_WORK TASK_.
Scan the entries for the word "your". Every line that has it should be copied.

[Stored entries]
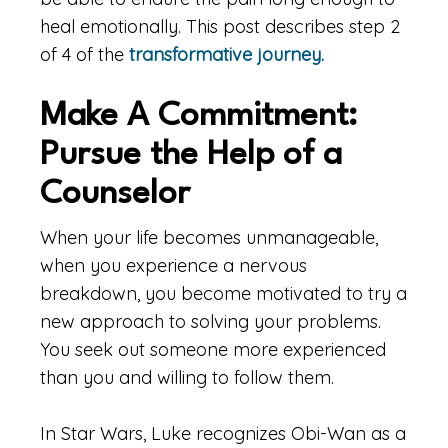
heal emotionally. This post describes step 2
of 4 of the
transformative journey.
Make A Commitment:
Pursue the Help of a
Counselor
When your life becomes unmanageable,
when you experience a nervous
breakdown, you become motivated to try a
new approach to solving your problems.
You seek out someone more experienced
than you and willing to follow them.
In Star Wars, Luke recognizes Obi-Wan as a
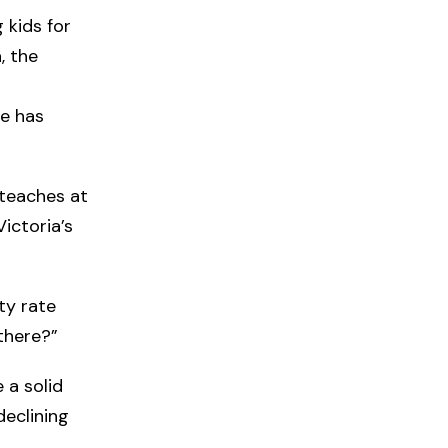
 kids for
, the
te has
 teaches at
ictoria’s
ity rate
there?”
 a solid
declining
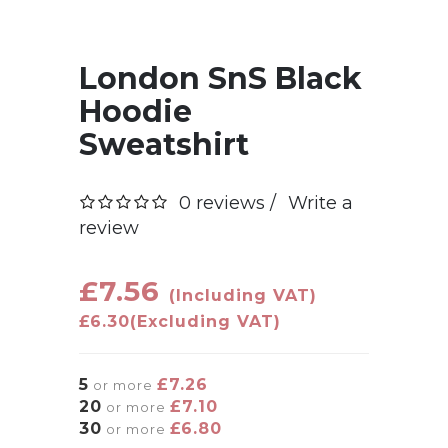
London SnS Black
Hoodie
Sweatshirt
0 reviews /
Write a
review
£7.56
(Including VAT)
£6.30
(Excluding VAT)
5
£7.26
or more
20
£7.10
or more
30
£6.80
or more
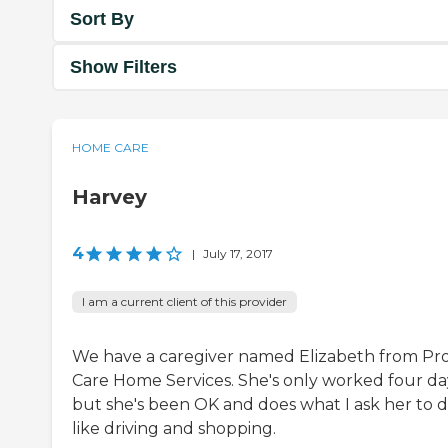
Sort By
Show Filters
HOME CARE
Harvey
4
|
July 17, 2017
I am a current client of this provider
We have a caregiver named Elizabeth from Pro
Care Home Services. She's only worked four da
but she's been OK and does what I ask her to d
like driving and shopping.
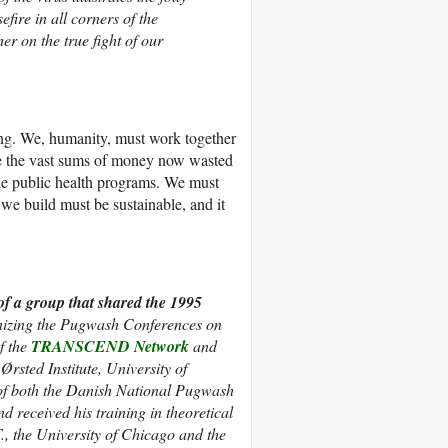
fire in all corners of the
er on the true fight of our
ing. We, humanity, must work together
e the vast sums of money now wasted
le public health programs. We must
we build must be sustainable, and it
of a group that shared the 1995
anizing the Pugwash Conferences on
f the
TRANSCEND Network
and
rsted Institute, University of
f both the Danish National Pugwash
nd
received his training in theoretical
T., the University of Chicago and the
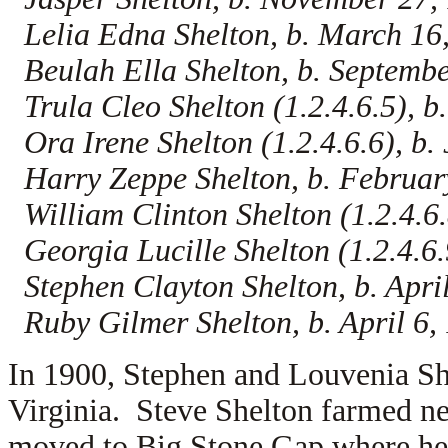
Lelia Edna Shelton, b. March 16
Beulah Ella Shelton, b. Septembe
Trula Cleo Shelton (1.2.4.6.5), b
Ora Irene Shelton (1.2.4.6.6), b. 
Harry Zeppe Shelton, b. Februar
William Clinton Shelton (1.2.4.6.
Georgia Lucille Shelton (1.2.4.6.9
Stephen Clayton Shelton, b. Apri
Ruby Gilmer Shelton, b. April 6,
In 1900, Stephen and Louvenia She
Virginia. Steve Shelton farmed n
moved to Big Stone Gap where he 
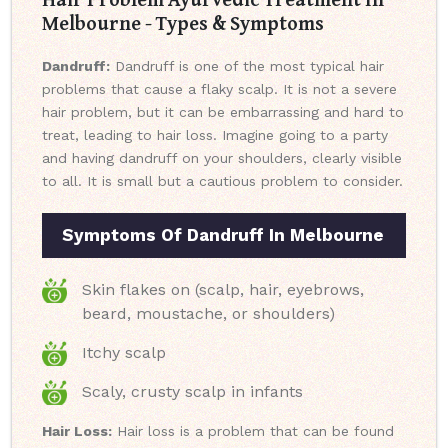
Melbourne - Types & Symptoms
Dandruff:
Dandruff is one of the most typical hair
problems that cause a flaky scalp. It is not a severe
hair problem, but it can be embarrassing and hard to
treat, leading to hair loss. Imagine going to a party
and having dandruff on your shoulders, clearly visible
to all. It is small but a cautious problem to consider.
Symptoms Of Dandruff In Melbourne
Skin flakes on (scalp, hair, eyebrows,
beard, moustache, or shoulders)
Itchy scalp
Scaly, crusty scalp in infants
Hair Loss:
Hair loss is a problem that can be found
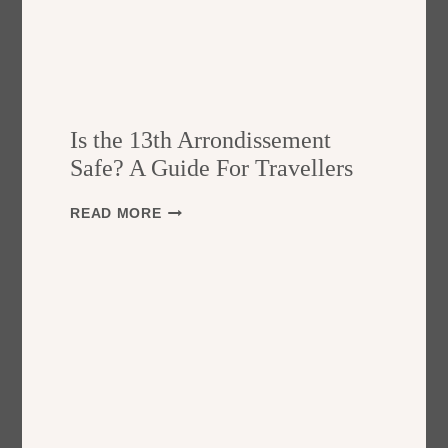
Is the 13th Arrondissement
Safe? A Guide For Travellers
I
READ MORE
S
T
H
E
1
3
T
H
A
R
R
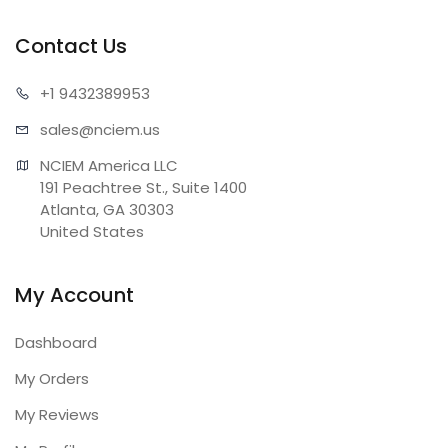
Contact Us
+1 943
2389953
sales@n
ciem.us
NCIEM America LLC

191 Peachtree St., Suite 1400

Atlanta, GA 30303

United States
My Account
Dashboard
My Orders
My Reviews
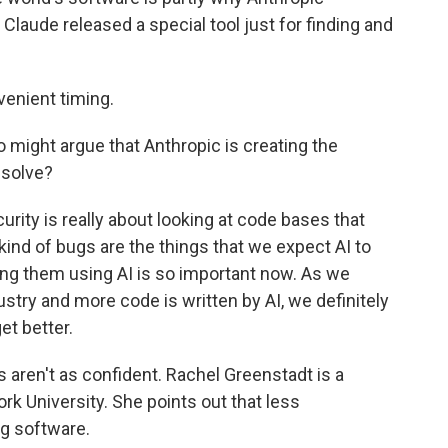
, Claude released a special tool just for finding and
venient timing.
might argue that Anthropic is creating the
 solve?
rity is really about looking at code bases that
ind of bugs are the things that we expect AI to
hing them using AI is so important now. As we
stry and more code is written by AI, we definitely
et better.
aren't as confident. Rachel Greenstadt is a
k University. She points out that less
g software.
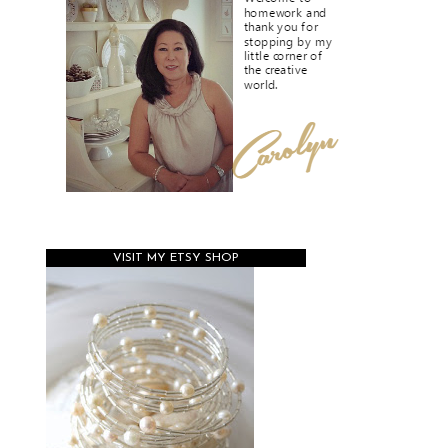
VISIT MY ETSY SHOP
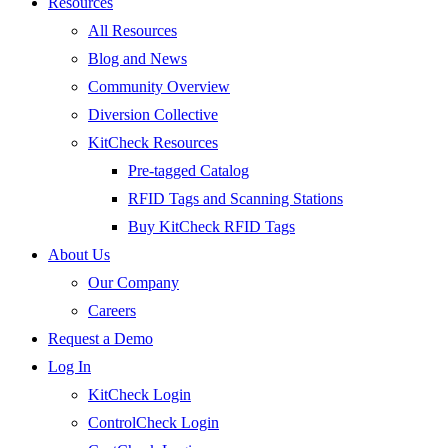
Resources
All Resources
Blog and News
Community Overview
Diversion Collective
KitCheck Resources
Pre-tagged Catalog
RFID Tags and Scanning Stations
Buy KitCheck RFID Tags
About Us
Our Company
Careers
Request a Demo
Log In
KitCheck Login
ControlCheck Login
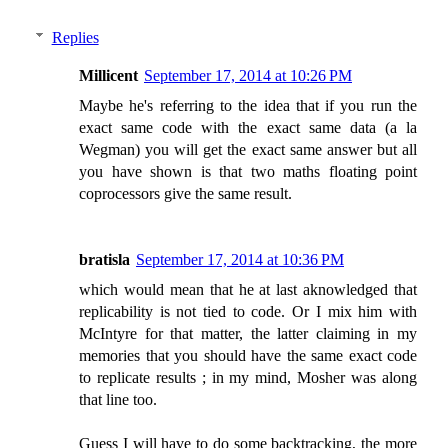
Replies
Millicent
September 17, 2014 at 10:26 PM
Maybe he's referring to the idea that if you run the
exact same code with the exact same data (a la
Wegman) you will get the exact same answer but all
you have shown is that two maths floating point
coprocessors give the same result.
bratisla
September 17, 2014 at 10:36 PM
which would mean that he at last aknowledged that
replicability is not tied to code. Or I mix him with
McIntyre for that matter, the latter claiming in my
memories that you should have the same exact code
to replicate results ; in my mind, Mosher was along
that line too.
Guess I will have to do some backtracking, the more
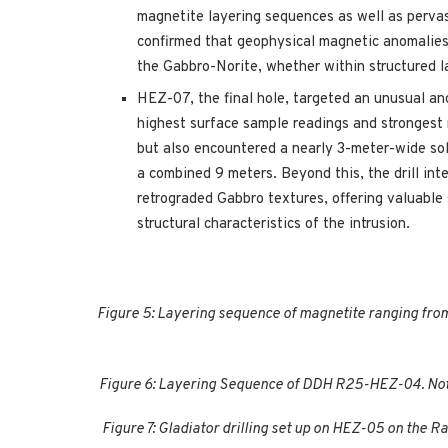
magnetite layering sequences as well as perva
confirmed that geophysical magnetic anomalies 
the Gabbro-Norite, whether within structured 
HEZ-07, the final hole, targeted an unusual an
highest surface sample readings and strongest 
but also encountered a nearly 3-meter-wide so
a combined 9 meters. Beyond this, the drill int
retrograded Gabbro textures, offering valuable 
structural characteristics of the intrusion.
Figure 5: Layering sequence of magnetite ranging from
Figure 6: Layering Sequence of DDH R25-HEZ-04. Note
Figure 7: Gladiator drilling set up on HEZ-05 on the 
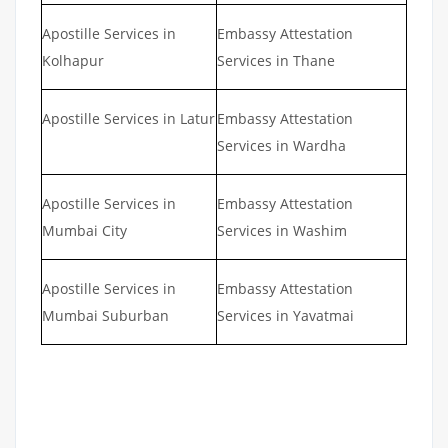
Apostille Services in
Embassy Attestation
Kolhapur
Services in Thane
Apostille Services in Latur
Embassy Attestation
Services in Wardha
Apostille Services in
Embassy Attestation
Mumbai City
Services in Washim
Apostille Services in
Embassy Attestation
Mumbai Suburban
Services in Yavatmai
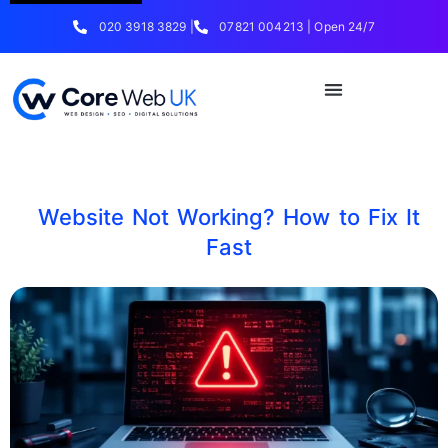
020 3918 3829 |
07821 004213 | Open 24/7
Website Not Working? How to Fix It
Fast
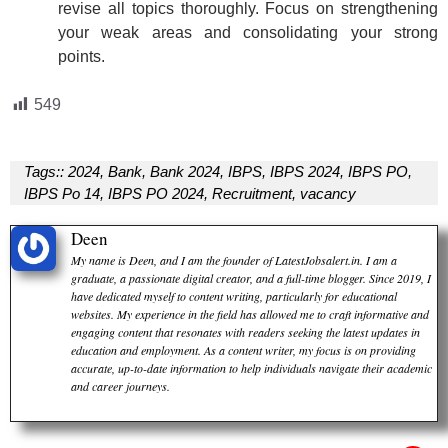
revise all topics thoroughly. Focus on strengthening
your weak areas and consolidating your strong
points.
549
Tags::
2024
,
Bank
,
Bank 2024
,
IBPS
,
IBPS 2024
,
IBPS PO
,
IBPS Po 14
,
IBPS PO 2024
,
Recruitment
,
vacancy
Deen
My name is Deen, and I am the founder of LatestJobsalert.in. I am a
graduate, a passionate digital creator, and a full-time blogger. Since 2019, I
have dedicated myself to content writing, particularly for educational
websites. My experience in the field has allowed me to craft informative and
engaging content that resonates with readers seeking the latest updates in
education and employment. As a content writer, my focus is on providing
accurate, up-to-date information to help individuals navigate their academic
and career journeys.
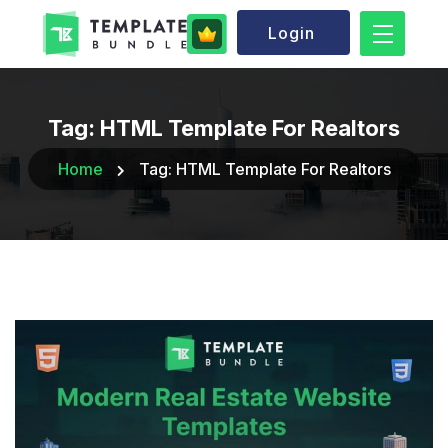
Login
Tag:
HTML Template For Realtors
Home
Tag:
HTML Template For Realtors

_WRITTEN RESPONSE_.
When your life becomes unmanageable,
new approach to solving your problems.
and having dandruff on your shoulders, clearly visible
your weak areas and consolidating your strong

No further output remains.